Sculpture on Harvard’s Campus

May 5, 2014
Index Magazine

Sculpture on Harvard’s Campus

A student draws elements of Constantino Nivola’s sandscape mural, Olivetti Showroom Wall Relief (1954), in the Harvard University Science Center.

Last Thursday, a group of seven Harvard freshmen gathered in the Science Center to take a second look at the art that surrounds them on campus.

“I walk by this every day,” said one student, referring to a “sandscape” mural, Olivetti Showroom Wall Relief (1954), by artist Costantino Nivola. The work runs the length and height of a large hallway in the Science Center. “But I’ve never really looked at it.”

The Through the Gates: Art on Campus walking tour was led by Francesca Bewer, research curator for Conservation and Technical Studies Programs at the Harvard Art Museums. Bewer handed out large sketchpads and pencils to the students, encouraging them to spend a few minutes drawing the art before discussing it.

Students walked the length of the hallway, observing geometric patterns, pointing out small raised handprints, and examining shells that seemed to emerge from the artwork.

Coordinated through the Freshman Dean’s Office, the Through the Gates program helps first-year students become better acquainted with Cambridge and Boston, and offers them a chance to interact with faculty, staff, peers, and community members.

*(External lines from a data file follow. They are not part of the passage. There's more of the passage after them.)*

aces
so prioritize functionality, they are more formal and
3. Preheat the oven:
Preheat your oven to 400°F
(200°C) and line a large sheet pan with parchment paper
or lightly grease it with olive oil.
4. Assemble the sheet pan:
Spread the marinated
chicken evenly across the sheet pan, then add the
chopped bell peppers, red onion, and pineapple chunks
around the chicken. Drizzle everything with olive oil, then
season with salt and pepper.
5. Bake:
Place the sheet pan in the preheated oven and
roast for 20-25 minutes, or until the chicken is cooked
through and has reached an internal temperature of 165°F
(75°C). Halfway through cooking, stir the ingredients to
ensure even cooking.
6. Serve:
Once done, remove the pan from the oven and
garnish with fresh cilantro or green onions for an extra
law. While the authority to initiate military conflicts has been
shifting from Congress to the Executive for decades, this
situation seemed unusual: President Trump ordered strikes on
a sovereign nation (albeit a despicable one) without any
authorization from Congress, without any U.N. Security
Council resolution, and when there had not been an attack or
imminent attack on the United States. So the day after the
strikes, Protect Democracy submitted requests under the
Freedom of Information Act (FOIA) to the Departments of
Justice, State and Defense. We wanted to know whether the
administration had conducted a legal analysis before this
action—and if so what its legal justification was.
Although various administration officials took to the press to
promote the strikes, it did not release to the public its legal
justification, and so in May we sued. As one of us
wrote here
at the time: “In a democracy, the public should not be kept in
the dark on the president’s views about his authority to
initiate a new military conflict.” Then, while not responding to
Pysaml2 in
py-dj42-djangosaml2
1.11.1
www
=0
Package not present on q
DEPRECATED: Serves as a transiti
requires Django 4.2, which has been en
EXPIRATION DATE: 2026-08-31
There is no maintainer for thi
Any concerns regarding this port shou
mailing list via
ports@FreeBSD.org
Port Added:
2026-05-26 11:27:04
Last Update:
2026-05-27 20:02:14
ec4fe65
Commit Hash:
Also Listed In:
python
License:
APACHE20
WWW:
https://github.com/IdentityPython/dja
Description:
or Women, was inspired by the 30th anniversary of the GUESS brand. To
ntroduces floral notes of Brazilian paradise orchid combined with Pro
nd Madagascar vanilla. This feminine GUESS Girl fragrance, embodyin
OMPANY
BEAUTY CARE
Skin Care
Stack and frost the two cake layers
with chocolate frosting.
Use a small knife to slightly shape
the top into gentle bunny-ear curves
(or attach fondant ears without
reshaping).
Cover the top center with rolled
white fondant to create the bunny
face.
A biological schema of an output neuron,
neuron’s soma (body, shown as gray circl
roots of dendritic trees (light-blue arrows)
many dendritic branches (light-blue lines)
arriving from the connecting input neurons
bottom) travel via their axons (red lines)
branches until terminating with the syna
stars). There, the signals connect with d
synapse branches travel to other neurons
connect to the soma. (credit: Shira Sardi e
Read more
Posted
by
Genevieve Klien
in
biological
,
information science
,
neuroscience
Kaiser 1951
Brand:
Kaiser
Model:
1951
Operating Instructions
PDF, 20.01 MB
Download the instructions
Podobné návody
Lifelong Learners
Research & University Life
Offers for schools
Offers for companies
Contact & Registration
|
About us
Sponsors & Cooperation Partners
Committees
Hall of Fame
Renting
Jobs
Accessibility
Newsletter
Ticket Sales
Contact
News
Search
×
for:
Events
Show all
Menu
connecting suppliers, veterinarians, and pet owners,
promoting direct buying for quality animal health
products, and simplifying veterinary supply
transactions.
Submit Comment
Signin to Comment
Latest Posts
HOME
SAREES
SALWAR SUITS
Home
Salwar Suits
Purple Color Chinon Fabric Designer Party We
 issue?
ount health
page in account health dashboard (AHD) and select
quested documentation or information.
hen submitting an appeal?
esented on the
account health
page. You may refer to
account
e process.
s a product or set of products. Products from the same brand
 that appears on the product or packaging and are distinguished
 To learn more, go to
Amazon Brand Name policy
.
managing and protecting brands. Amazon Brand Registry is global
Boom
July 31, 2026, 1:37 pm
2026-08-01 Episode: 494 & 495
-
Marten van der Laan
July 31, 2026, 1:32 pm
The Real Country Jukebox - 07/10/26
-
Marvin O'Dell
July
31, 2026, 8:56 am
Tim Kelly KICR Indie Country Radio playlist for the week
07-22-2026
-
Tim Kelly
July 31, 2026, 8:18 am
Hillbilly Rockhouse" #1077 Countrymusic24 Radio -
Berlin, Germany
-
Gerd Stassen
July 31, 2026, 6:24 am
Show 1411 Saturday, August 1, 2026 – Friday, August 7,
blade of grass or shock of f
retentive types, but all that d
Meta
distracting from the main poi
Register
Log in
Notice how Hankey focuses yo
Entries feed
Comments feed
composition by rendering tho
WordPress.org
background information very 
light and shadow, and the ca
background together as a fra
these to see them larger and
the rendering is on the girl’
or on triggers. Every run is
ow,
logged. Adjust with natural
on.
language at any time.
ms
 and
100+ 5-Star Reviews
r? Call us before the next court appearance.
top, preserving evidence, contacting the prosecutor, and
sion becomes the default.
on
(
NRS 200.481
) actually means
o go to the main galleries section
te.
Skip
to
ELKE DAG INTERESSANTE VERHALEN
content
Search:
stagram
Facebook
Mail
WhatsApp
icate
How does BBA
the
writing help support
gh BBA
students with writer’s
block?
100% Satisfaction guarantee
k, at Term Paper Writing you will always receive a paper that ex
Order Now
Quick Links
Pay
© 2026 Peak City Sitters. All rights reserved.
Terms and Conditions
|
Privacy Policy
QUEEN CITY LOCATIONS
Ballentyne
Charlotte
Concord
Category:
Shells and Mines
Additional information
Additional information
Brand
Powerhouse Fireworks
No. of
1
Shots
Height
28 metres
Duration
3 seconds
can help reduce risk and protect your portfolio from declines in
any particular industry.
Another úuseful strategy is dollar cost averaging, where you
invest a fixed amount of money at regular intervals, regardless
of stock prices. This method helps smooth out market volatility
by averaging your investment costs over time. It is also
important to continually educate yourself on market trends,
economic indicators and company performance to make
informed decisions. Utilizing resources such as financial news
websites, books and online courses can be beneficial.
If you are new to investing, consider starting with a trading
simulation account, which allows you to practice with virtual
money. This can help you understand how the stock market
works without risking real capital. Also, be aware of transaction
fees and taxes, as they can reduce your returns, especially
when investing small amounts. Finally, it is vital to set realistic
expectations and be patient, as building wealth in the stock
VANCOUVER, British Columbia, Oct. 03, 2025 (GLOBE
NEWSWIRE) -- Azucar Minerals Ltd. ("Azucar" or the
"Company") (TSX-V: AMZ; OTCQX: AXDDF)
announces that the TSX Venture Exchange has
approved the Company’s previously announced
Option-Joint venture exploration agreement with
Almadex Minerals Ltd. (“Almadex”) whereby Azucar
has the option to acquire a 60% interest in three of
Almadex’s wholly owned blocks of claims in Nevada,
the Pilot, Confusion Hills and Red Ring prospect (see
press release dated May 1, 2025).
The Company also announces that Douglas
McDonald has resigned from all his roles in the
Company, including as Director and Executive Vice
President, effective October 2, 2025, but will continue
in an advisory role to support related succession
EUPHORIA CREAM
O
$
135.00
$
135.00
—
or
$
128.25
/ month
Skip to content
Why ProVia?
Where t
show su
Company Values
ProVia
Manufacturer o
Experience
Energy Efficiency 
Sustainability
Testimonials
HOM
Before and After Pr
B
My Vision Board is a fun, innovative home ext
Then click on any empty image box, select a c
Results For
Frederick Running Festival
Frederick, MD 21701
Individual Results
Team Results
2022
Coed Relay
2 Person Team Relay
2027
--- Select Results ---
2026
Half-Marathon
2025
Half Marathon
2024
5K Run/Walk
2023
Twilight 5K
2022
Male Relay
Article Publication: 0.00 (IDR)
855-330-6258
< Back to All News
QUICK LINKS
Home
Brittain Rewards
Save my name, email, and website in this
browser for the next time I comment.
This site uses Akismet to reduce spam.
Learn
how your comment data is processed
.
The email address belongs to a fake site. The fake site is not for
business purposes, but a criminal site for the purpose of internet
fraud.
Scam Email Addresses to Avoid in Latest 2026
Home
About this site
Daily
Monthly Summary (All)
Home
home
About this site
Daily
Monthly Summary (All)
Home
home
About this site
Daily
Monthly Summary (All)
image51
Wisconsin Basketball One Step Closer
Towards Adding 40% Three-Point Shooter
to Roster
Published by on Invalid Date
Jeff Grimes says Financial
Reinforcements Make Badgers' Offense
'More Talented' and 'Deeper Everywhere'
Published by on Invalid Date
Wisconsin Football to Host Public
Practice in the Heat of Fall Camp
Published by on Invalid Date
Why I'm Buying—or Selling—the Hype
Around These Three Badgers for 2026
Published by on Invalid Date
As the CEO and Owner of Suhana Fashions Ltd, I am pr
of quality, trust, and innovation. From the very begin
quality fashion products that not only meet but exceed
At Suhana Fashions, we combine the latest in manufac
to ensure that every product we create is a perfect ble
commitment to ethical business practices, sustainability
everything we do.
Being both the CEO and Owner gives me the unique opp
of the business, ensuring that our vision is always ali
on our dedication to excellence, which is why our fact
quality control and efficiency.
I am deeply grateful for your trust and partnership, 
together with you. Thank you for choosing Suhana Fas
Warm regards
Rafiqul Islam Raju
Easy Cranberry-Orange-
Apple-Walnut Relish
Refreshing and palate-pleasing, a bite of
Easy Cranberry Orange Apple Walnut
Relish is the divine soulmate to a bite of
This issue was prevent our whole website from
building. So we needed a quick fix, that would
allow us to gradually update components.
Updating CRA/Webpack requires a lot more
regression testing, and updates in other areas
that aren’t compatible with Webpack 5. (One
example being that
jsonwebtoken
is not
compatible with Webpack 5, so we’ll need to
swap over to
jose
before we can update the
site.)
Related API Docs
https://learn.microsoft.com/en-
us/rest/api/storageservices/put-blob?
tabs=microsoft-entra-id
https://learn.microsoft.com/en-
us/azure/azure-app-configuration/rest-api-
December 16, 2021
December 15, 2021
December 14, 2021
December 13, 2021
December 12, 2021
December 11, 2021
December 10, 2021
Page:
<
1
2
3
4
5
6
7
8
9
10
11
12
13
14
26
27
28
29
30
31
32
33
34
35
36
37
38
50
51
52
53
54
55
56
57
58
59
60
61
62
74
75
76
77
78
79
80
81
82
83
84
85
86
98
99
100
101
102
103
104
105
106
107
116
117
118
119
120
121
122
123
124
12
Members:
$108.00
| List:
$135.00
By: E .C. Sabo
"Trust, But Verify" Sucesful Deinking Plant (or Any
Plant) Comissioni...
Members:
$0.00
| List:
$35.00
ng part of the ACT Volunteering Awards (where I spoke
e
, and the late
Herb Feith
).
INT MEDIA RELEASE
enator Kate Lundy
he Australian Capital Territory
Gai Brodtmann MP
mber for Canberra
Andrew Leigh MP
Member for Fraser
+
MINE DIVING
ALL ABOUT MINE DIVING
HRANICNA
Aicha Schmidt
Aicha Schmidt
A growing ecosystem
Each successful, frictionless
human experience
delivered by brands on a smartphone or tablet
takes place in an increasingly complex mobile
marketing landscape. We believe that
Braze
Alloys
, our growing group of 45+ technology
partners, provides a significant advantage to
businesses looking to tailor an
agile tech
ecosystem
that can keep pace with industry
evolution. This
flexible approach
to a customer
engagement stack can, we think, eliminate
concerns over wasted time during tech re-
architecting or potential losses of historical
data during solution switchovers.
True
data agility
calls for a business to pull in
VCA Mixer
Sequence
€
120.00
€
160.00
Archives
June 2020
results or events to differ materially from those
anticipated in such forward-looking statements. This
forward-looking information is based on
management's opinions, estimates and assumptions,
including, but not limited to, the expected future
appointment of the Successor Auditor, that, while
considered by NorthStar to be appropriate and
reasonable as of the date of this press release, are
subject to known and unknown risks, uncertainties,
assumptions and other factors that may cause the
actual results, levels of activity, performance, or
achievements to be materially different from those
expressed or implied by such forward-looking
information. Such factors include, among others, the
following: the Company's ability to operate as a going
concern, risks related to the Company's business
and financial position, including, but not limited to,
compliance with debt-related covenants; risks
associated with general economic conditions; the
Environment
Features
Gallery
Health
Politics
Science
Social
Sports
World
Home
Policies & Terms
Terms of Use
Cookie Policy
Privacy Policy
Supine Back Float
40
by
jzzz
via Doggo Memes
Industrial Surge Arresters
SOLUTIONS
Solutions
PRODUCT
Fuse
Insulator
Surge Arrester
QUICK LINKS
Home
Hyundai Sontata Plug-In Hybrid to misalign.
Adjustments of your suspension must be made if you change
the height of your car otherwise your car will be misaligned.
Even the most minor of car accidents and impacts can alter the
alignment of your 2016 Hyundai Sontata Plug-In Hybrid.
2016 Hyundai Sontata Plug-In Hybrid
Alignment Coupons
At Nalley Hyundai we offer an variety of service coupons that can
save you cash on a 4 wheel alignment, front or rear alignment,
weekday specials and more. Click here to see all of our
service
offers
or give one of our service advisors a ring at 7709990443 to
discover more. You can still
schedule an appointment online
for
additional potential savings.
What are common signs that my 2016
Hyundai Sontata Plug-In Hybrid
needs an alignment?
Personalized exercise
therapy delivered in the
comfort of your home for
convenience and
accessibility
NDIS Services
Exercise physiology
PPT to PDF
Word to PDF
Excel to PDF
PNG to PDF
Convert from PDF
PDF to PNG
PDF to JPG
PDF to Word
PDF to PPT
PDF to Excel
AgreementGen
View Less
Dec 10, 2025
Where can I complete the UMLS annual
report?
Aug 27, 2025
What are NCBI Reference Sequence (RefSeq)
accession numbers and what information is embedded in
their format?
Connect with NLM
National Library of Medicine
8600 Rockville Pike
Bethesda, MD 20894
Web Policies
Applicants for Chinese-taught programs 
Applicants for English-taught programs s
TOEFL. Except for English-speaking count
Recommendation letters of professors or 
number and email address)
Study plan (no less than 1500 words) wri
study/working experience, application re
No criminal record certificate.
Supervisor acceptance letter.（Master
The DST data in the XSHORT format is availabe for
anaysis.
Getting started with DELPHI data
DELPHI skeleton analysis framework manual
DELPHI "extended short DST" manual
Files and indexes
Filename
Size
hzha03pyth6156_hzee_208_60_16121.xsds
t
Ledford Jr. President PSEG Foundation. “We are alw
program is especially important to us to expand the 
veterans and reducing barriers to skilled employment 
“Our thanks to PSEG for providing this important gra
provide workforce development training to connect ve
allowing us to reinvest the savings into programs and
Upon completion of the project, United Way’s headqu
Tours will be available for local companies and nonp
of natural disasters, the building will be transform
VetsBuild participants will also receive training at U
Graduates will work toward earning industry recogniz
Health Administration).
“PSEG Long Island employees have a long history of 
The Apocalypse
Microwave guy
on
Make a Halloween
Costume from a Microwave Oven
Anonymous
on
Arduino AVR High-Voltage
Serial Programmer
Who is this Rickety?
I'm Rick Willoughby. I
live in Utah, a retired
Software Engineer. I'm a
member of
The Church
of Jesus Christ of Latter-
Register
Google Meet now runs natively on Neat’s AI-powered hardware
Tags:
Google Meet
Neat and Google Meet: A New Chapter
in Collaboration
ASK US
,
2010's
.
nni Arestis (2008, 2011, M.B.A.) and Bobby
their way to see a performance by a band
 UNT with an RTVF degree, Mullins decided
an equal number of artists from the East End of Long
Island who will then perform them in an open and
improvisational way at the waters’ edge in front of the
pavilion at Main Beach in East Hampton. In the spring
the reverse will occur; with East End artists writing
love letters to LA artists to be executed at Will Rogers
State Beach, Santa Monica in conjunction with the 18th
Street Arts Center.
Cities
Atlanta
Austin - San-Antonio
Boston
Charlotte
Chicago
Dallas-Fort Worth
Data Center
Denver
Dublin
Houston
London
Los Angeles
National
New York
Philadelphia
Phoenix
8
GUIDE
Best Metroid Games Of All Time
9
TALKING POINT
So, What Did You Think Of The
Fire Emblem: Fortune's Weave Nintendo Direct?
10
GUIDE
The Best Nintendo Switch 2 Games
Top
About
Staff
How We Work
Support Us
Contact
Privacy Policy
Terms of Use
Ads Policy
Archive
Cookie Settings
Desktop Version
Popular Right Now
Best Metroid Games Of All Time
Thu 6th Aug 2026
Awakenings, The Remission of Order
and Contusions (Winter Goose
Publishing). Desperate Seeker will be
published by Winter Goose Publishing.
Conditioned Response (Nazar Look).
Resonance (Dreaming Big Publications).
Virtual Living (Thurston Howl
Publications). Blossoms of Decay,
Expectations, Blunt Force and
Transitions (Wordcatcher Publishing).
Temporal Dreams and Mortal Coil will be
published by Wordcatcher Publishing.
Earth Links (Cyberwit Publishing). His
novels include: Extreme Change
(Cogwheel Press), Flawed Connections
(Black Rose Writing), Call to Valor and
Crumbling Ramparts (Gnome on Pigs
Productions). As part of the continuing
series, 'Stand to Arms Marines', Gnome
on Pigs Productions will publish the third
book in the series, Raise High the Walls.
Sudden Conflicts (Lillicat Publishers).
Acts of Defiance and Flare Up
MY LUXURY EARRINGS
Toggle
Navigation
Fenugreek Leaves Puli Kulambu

Bewer said she learns a great deal from her students’ questions and observations. “This is a welcome opportunity for us not only to explore who made these sculptures, but also to look at them closely and consider by what processes they were made,” she said. “It is especially important to contemplate sculptures from different angles. I myself only noticed during this tour how colored highlights in the Nivola sculpture appear and disappear, depending on where the viewer is standing.”